Where the string "goal" shows up in a line of the records, copy that line.

+ + + +

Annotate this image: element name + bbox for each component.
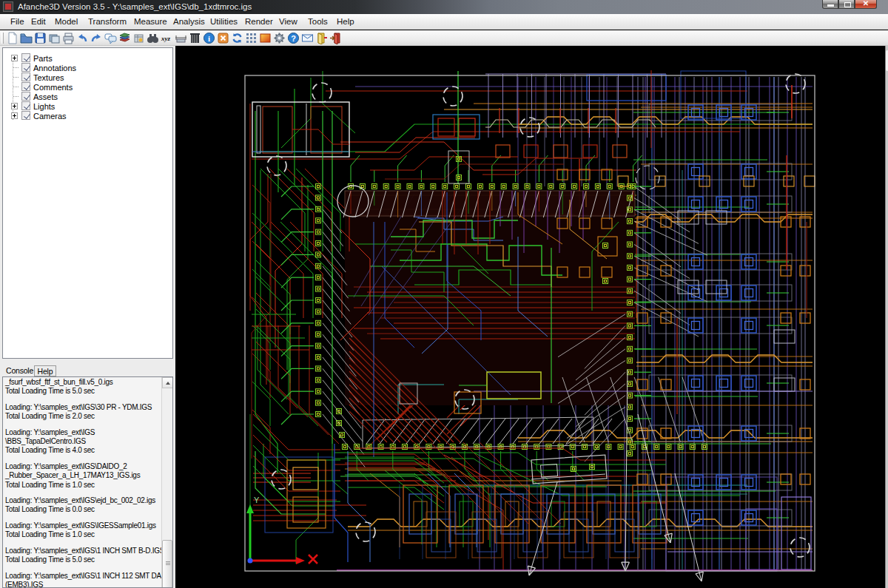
svg-text:i: i — [208, 34, 210, 43]
svg-text:Y: Y — [254, 496, 260, 504]
svg-text:xyz: xyz — [161, 35, 170, 42]
svg-text:?: ? — [291, 34, 296, 43]
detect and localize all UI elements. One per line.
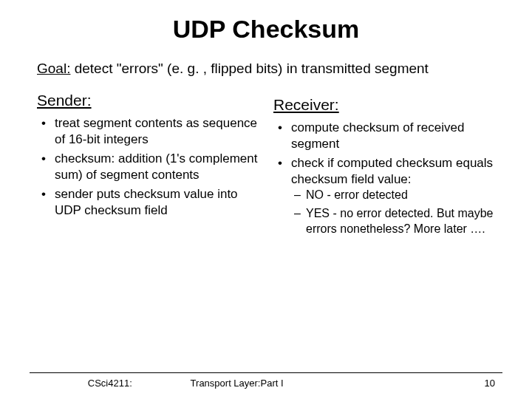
goal-text: detect "errors" (e. g. , flipped bits) i… [70,61,428,76]
receiver-sublist: NO - error detected YES - no error detec… [291,188,502,236]
footer-row: CSci4211: Transport Layer:Part I 10 [30,378,502,389]
goal-label: Goal: [37,61,70,76]
slide-footer: CSci4211: Transport Layer:Part I 10 [0,372,532,389]
list-item: YES - no error detected. But maybe error… [291,206,502,237]
receiver-list: compute checksum of received segment che… [273,120,502,237]
footer-page-number: 10 [389,378,502,389]
list-item: treat segment contents as sequence of 16… [37,115,266,148]
footer-divider [30,372,502,373]
footer-section: Transport Layer:Part I [191,378,389,389]
list-item-text: check if computed checksum equals checks… [291,156,493,186]
list-item: sender puts checksum value into UDP chec… [37,186,266,219]
receiver-heading: Receiver: [273,96,502,114]
list-item: checksum: addition (1's complement sum) … [37,151,266,183]
sender-column: Sender: treat segment contents as sequen… [37,92,266,240]
sender-heading: Sender: [37,92,266,109]
receiver-column: Receiver: compute checksum of received s… [273,92,502,240]
goal-line: Goal: detect "errors" (e. g. , flipped b… [30,60,502,78]
list-item: check if computed checksum equals checks… [273,155,502,237]
sender-list: treat segment contents as sequence of 16… [37,115,266,219]
slide-title: UDP Checksum [30,15,502,44]
list-item: compute checksum of received segment [273,120,502,152]
columns: Sender: treat segment contents as sequen… [30,92,502,240]
footer-course: CSci4211: [30,378,191,389]
list-item: NO - error detected [291,188,502,203]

+ + + +

__RESULT BELOW__
goal-text: detect "errors" (e. g. , flipped bits) i… [70,61,428,76]
goal-label: Goal: [37,61,70,76]
goal-line: Goal: detect "errors" (e. g. , flipped b… [30,60,502,78]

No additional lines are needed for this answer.